All questions on our outcomes specified a period covering the last 12 months [21]. Because ACS defined the income-to-poverty ratio as the Federal Poverty Level (FPL), we used income-to-poverty ratio to define poverty status. Based on a poverty definition of the US Census Bureau, we defined the poverty group as women with income-to-poverty ratio of less than 100%, and the non-poverty group as women with income-to-poverty ratio of greater than or equal to 100% [22]. We also included continuous variables of income-to-poverty ratio, and total personal income, a sum added altogether with total amounts of various types of incomes. The total personal income values were converted to 2019 constant dollars to reflect inflation by using consumer price index [23]; The total personal income values were further adjusted to reflect state-level cost of living differentials using the average cost of living index by state [24]. Other poverty-related outcomes were whether a postpartum woman had government financial support (i.e., public assistance income or supplemental security income). Specifically, public assistance income used interchangeably with cash public assistance included general assistance and Temporary Assistance to Needy Families and excludes separate payments received for hospital or other medical care (vendor payments) [21]. This did not include supplemental security income or noncash benefits such as food stamps [21]. Supplemental security income was a nationwide US assistance program administered by the Social Security Administration that guarantees a minimum level of income for needy aged, blind, or disabled individuals [21]. Poverty threshold-related information, survey questions for health insurance plans and incomes, and more detailed explanations on our outcomes were described in the Supplementary Material.

Social factors and state

We chose race, citizenship status, and language other than English spoken at home as social factors of interest for examination of populations more vulnerable to uninsurance among postpartum women in poverty. For this examination, we classified citizenship status as non-US citizens vs. US citizens and race as Black/African American, American Indian/Alaska Native/Native Hawaiian/Other Pacific Islander, Asian/some other race, two or more races vs. White; we were not able to further examine race with more detailed categories (e.g., non-Hispanic White, non-Hispanic Black etc.) due to the limited sample size. Non-US citizens were defined as non-citizens of the US or women born abroad of American parents, and US citizens were defined as US citizens by naturalization or women born in the US, in Puerto Rico, Guam, the US Virgin Islands, or the Northern Marianas. We further included a variable of “state” to determine whether Medicaid expansion is related to the larger coverage gaps. We categorized states (unexpanded vs. expanded) based on the states’ decisions about adopting the Medicaid expansion as of January 1, 2019 [25]. The detailed list of Medicaid expansion states is presented in the Supplementary Material.

Statistical analysis

The ACS PUMS was a complex sample design with its weighting variables to represent the actual population [17]. We used PUMS weighting variables in all analyses to calculate not only weighted estimates, but also accurate measures of uncertainty of the weighted estimates (i.e., SEs). Specifically, we used the person’s weight (PWGTP) for generation of the statistics on individuals, and 80 replicate weights (PWGTP1 to PWGTP80) for estimation of the SEs. To obtain the SE, we used a formula of successive difference replication SE [17]: \(\sqrt{VAR \left(x\right)}=\sqrt{\frac{4}{80}\sum _{r=1}^{80}{({x}_{r}-x)}^{2}}\) (\({x}_{r}\) is a rth replicate estimate, and \(x\) is the full PUMS weighted estimate).

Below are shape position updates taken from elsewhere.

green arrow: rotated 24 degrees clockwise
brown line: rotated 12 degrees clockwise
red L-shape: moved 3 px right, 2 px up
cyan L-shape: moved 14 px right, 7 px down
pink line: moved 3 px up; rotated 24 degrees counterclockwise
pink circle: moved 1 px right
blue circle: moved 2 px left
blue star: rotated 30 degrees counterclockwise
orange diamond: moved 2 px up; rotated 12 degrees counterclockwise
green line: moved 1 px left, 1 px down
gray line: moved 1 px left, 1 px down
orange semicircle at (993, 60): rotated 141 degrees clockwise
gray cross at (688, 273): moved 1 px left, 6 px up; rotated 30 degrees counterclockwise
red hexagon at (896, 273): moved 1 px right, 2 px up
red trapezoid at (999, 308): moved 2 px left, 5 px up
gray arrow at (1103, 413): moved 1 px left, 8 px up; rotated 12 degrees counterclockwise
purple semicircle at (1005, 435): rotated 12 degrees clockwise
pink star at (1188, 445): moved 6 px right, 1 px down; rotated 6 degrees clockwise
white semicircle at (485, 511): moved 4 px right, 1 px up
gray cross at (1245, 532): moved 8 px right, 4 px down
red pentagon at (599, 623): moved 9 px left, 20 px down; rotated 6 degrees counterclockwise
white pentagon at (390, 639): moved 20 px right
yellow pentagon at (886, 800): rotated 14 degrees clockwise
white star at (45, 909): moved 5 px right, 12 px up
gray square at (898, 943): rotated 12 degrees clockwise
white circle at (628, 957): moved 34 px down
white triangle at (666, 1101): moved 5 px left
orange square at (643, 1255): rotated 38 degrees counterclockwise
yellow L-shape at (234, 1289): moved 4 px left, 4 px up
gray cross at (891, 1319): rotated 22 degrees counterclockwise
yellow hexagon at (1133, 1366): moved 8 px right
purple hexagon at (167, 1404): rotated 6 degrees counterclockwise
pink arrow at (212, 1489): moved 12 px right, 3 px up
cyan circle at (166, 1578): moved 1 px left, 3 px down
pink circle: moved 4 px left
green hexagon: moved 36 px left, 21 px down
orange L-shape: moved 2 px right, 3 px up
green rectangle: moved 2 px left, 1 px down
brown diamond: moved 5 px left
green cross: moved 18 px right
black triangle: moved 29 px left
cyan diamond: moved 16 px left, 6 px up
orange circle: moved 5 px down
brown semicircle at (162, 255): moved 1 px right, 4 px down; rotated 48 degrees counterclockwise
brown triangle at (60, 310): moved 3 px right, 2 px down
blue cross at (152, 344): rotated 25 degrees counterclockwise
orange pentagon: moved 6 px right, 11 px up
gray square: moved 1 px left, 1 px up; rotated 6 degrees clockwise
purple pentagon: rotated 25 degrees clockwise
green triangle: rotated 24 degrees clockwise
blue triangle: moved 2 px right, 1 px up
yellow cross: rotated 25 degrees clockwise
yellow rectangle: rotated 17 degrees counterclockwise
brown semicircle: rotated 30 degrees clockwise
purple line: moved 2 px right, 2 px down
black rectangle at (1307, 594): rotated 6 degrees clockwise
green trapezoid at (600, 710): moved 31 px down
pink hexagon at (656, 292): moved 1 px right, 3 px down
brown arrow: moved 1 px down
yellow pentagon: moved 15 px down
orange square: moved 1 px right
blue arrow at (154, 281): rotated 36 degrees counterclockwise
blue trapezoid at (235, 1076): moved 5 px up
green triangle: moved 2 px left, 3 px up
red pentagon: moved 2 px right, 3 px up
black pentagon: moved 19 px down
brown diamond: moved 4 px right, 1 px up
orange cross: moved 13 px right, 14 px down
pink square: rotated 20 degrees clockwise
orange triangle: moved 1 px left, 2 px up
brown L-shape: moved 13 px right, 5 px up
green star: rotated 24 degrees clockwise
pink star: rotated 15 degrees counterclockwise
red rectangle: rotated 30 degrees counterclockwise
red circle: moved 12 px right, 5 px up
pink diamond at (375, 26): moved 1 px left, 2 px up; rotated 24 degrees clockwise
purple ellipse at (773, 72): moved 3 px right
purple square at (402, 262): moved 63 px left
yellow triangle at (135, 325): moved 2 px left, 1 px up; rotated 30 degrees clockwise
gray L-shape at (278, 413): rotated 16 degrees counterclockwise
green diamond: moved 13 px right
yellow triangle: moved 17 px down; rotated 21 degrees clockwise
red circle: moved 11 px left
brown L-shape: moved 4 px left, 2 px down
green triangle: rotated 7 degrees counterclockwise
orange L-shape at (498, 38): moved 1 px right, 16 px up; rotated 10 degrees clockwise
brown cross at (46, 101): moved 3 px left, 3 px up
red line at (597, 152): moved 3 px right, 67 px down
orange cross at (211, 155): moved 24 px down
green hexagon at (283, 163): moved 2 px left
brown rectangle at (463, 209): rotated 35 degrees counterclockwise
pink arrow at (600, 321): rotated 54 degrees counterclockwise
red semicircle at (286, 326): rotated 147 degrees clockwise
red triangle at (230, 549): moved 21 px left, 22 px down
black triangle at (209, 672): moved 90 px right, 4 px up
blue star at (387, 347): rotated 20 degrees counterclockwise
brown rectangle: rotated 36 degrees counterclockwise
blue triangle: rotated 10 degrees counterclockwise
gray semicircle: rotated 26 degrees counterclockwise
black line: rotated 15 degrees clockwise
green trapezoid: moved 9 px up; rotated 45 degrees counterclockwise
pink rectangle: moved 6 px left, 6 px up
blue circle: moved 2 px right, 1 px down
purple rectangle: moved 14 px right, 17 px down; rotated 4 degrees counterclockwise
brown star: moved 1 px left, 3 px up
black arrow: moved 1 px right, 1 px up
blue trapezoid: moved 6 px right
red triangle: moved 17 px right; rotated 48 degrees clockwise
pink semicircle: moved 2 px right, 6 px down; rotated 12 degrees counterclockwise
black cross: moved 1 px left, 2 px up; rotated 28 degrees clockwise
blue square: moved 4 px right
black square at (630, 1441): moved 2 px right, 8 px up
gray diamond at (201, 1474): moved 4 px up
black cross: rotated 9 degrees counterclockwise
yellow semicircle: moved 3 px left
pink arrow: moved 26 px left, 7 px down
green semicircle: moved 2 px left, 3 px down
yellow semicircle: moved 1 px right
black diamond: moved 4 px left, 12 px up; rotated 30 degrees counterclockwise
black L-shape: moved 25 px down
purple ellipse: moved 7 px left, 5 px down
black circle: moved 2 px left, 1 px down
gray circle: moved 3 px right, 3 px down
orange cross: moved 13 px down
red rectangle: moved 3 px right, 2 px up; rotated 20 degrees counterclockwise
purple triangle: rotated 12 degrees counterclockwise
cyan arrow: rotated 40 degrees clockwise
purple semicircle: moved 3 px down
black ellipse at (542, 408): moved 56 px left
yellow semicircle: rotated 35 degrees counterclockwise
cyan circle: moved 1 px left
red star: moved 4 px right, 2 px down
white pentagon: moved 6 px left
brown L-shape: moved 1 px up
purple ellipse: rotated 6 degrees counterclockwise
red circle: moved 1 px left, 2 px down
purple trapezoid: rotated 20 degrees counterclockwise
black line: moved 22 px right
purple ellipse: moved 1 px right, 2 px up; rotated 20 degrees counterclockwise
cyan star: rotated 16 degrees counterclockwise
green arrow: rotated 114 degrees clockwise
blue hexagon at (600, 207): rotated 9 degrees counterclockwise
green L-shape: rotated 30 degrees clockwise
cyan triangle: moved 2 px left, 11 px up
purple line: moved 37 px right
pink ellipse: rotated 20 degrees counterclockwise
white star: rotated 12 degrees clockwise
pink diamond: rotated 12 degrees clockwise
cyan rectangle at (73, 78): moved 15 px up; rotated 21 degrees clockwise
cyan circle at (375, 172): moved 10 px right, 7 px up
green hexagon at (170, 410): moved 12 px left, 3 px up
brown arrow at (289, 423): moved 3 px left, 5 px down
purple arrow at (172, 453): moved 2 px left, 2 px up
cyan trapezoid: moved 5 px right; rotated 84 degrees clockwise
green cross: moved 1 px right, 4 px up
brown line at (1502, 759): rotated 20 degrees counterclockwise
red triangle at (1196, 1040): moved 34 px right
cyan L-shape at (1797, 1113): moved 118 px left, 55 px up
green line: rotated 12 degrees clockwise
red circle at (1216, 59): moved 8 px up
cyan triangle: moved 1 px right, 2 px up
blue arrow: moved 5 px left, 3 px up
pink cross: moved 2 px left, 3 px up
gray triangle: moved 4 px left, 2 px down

Continuous variables were presented as weighted mean (SE of mean) and categorical variables were presented as weighted frequency (weighted percentage) and SE of weighted frequency. We also compared survey-weighted proportions or means of demographic and socioeconomic characteristics, considered as potential confounding factors, between poverty and non-poverty groups using Rao-Scott chi-square tests or t-tests, from which we singled out the final covariates related to poverty status. In terms of nativity, even though it was not statistically significant in the Rao-Scott chi-square test, we also included it for adjustment based on the literature [26, 27]. Such selected covariates were used in our multivariable-adjusted logistic and linear regression models for adjustment.

To answer the questions – How well are current policies for postpartum women in poverty operated? Do women with public health coverage receive government financial support as well? – we examined the associations between Medicaid or any kind of government medical assistance (i.e., exposures – reference categories: no receipt of Medicaid or any kind of government medical assistance) and poverty status/government financial support (i.e., outcomes – reference categories: no poverty/no receipt of government financial support). For examination of each respective association, we utilized age- and race-adjusted logistic regression models as well as multivariable-adjusted logistic regression models, yielding adjusted odds ratios (aORs) and corresponding 95% confidence intervals (95% CIs). In the multivariable-adjusted logistic regression models, in addition to age and race, we adjusted for potential confounding factors, including region, nativity, marital status, educational attainment, language other than English spoken at home, ambulatory difficulty, cognitive difficulty, disability, and employment status. Additionally, we also estimated relative risks of Medicaid or any kind of government medical assistance (Yes vs. No).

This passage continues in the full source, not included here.